A Union Pacific freight train derailed early Sunday morning in Alton. The derailment occurred on as a railroad bridge crossing the Floyd River collapsed, sending rail cars into the flooded waters on the north side of town.
According to Sioux County Emergency Management Director Nate Huizenga, the call came in from a Union Pacific conductor at about 4 a.m.
“It was dark yet and he just knew that the bridge probably had failed,” he said. “…The main thing was just to keep a perimeter and wait for the sun to come up and see what the damage was.”
Alton Fire Chief Quentin Van Es said authorities soon learned there were no hazardous materials in the derailed cars.
“We basically had bulk, gravity-flow containers with sand in them,” Van Es said. “And there was probably one tanker in there with a little bit of soy oil in it.”
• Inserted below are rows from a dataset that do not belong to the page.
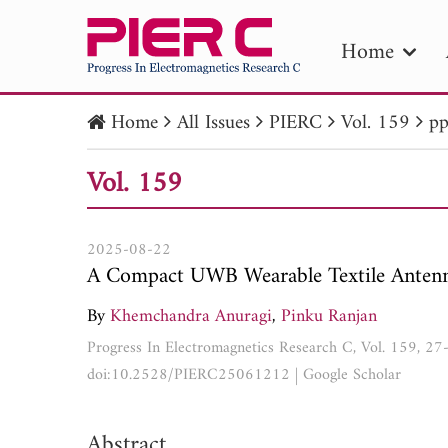
Home
Home
All Issues
PIERC
Vol. 159
pp
PIE
Vol. 159
Pape
Publica
2025-08-22
A Compact UWB Wearable Textile Antenna
By
Khemchandra Anuragi
,
Pinku Ranjan
Progress In Electromagnetics Research C, Vol. 159, 2
doi:10.2528/PIERC25061212
|
Google Scholar
Abstract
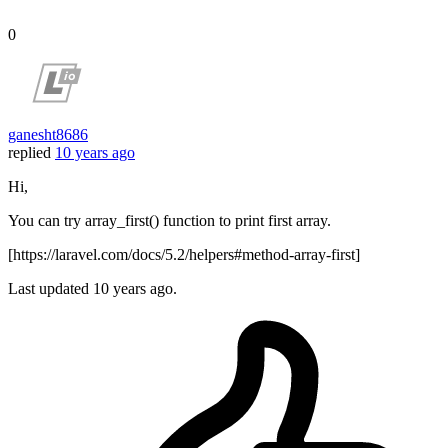
0
ganesht8686
replied
10 years ago
Hi,
You can try array_first() function to print first array.
[https://laravel.com/docs/5.2/helpers#method-array-first]
Last updated
10 years ago.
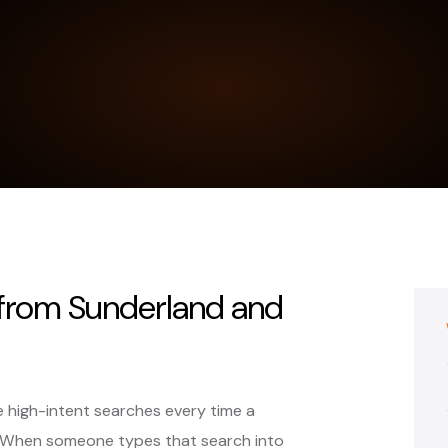
 from Sunderland and
 high-intent searches every time a
 When someone types that search into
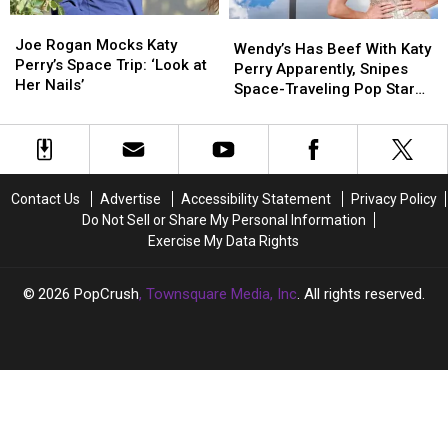
Bored?
Bored?
Joe
Joe
Wendy’s
Wendy’s
Rogan
Rogan
Joe Rogan Mocks Katy
Has
Has
Wendy’s Has Beef With Katy
Mocks
Mocks
Perry’s Space Trip: ‘Look at
Beef
Beef
Perry Apparently, Snipes
Katy
Katy
Her Nails’
With
With
Space-Traveling Pop Star
Perry’s
Perry’s
Katy
Katy
on X
Space
Space
Perry
Perry
Trip:
Trip:
Apparently,
Apparently,
‘Look
‘Look
Snipes
Snipes
at
at
Space-
Space-
Contact Us
Advertise
Accessibility Statement
Privacy Policy
Her
Her
Traveling
Traveling
Do Not Sell or Share My Personal Information
Nails’
Nails’
Pop
Pop
Exercise My Data Rights
Star
Star
on
on
X
X
2026
PopCrush
, Townsquare Media, Inc
. All rights reserved.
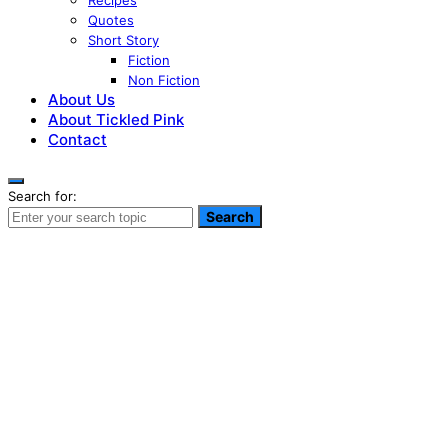
Recipes
Quotes
Short Story
Fiction
Non Fiction
About Us
About Tickled Pink
Contact
Search for:
Search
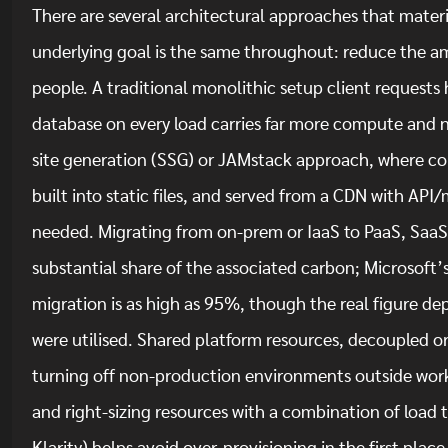
There are several architectural approaches that materia
underlying goal is the same throughout: reduce the am
people. A traditional monolithic setup client requests 
database on every load carries far more compute and 
site generation (SSG) or JAMstack approach, where con
built into static files, and served from a CDN with API
needed. Migrating from on-prem or IaaS to PaaS, SaaS 
substantial share of the associated carbon; Microsoft
migration is as high as 95%, though the real figure dep
were utilised. Shared platform resources, decoupled or
turning off non-production environments outside work
and right-sizing resources with a combination of load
Union Pacific crews were on the scene Sunday, assessing the damage, evaluating what could be salvaged and how much clean-up was required. Van Es said Union Pacific crew indicated it could take up to two weeks to clean up the site. As heavy construction equipment arrives and moves around Alton, Van Es said a number of streets in Alton will be barricaded.
“Barricades are there for a reason,” he said. “It’s not just that we want to keep people out. I know everybody wants to see something because it doesn’t happen every day in a small town, but we do need to keep everybody safe and look after what these guys are doing and make sure they can do their job.”
No injuries were reported in the accident and evacuations were not necessary. The total number of rail cars is still unknown, as is the number of derailed cars. This is the second train derailment in northwest Iowa this year. Both derailments occurred during flood conditions.